Global investment in clean technology will rise 35 per cent this year,
despite ongoing uncertainty over climate change policy in the US and EU,
according to a report published today by research firm
Datamonitor.



The report, entitled Challenges and opportunities for energy utility
companies post-Copenhagen
, predicts clean tech investment will bounce back
strongly this year, led by the wind energy sector, which has received a major
boost from government-backed economic stimulus packages.



Alex Desbarres, senior renewables analyst at Datamonitor, said that despite
the failure to deliver an international climate change deal and ongoing
uncertainty about the future of the carbon markets in the US and Europe, growing
numbers of businesses are increasing their investment in clean technologies.



"Copenhagen did not deliver the low-carbon vision, clear policy landscape and
regulatory frameworks that the energy clean tech investment community had hoped
for," he said. "For all its flaws, however, the Copenhagen Accord gave the clean
tech community the sense that private investors will drive the transition to a
low-carbon economy."



The report said there was little evidence that an overarching global
regulatory framework would be developed within the next few years, but argued
that with new national and sub-national legislation and initiatives emerging all
the time, investors will continue to flock to the clean tech sector.

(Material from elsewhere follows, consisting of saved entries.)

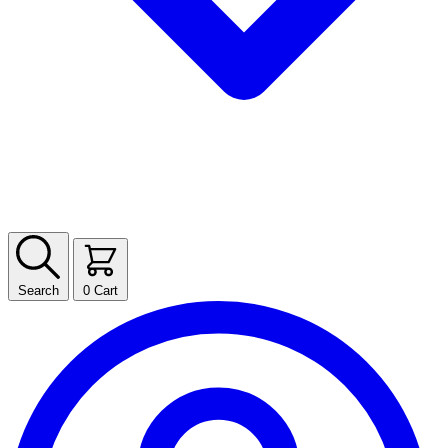
Search
0
Cart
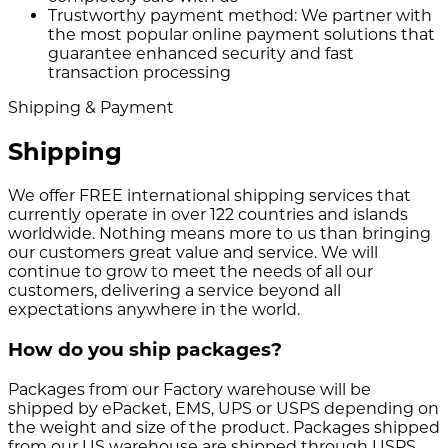
Trustworthy payment method:
We partner with
the most popular online payment solutions that
guarantee enhanced security and fast
transaction processing
Shipping & Payment
Shipping
We offer FREE international shipping services that
currently operate in over 122 countries and islands
worldwide. Nothing means more to us than bringing
our customers great value and service. We will
continue to grow to meet the needs of all our
customers, delivering a service beyond all
expectations anywhere in the world.
How do you ship packages?
Packages from our Factory warehouse will be
shipped by ePacket, EMS, UPS or USPS depending on
the weight and size of the product. Packages shipped
from our US warehouse are shipped through USPS.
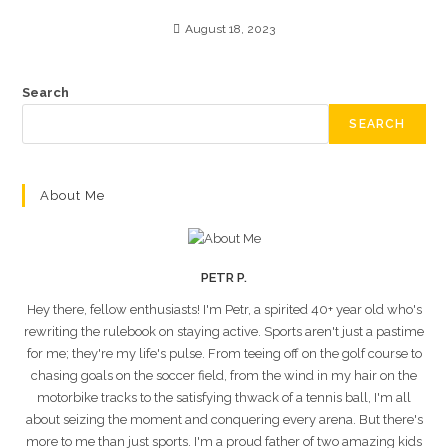
August 18, 2023
Search
SEARCH
About Me
PETR P.
Hey there, fellow enthusiasts! I'm Petr, a spirited 40+ year old who's
rewriting the rulebook on staying active. Sports aren't just a pastime
for me; they're my life's pulse. From teeing off on the golf course to
chasing goals on the soccer field, from the wind in my hair on the
motorbike tracks to the satisfying thwack of a tennis ball, I'm all
about seizing the moment and conquering every arena. But there's
more to me than just sports. I'm a proud father of two amazing kids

"Datamonitor expects that progress on new global and US climate regimes will
be slow and unconvincing this year, but that the race to dominate the emerging
clean economy will accelerate regardless, fuelled by unprecedented quantities of
green and clean stimulus funding," the report states.

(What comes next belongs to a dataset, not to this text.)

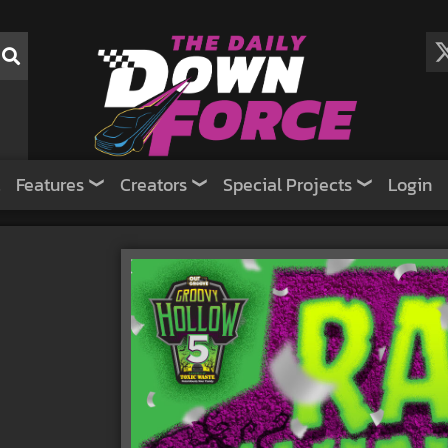
Features
Creators
Special Projects
Login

The study is the latest in a series of reports to suggest that the clean tech
sector is recovering well after venture capital investment levels collapsed
following the onset of recession in 2008.



A
report
earlier this year
by the Cleantech Group suggested that while venture
capital investment in clean tech firms fell 33 per cent last year to $5.64bn
(£3.76bn), the sector fared better than many other industries and has overtaken
biotech and IT as the largest venture capital investment categories.



Similarly, a
survey
of more than 200 clean tech investors
undertaken at the start of the year by
investment bank Jeffries revealed confidence that investment levels will rise,
while a separate report from analyst New Energy Finance predicted global clean
tech investment in 2010 would reach $160bn, compared with $125bn in 2009.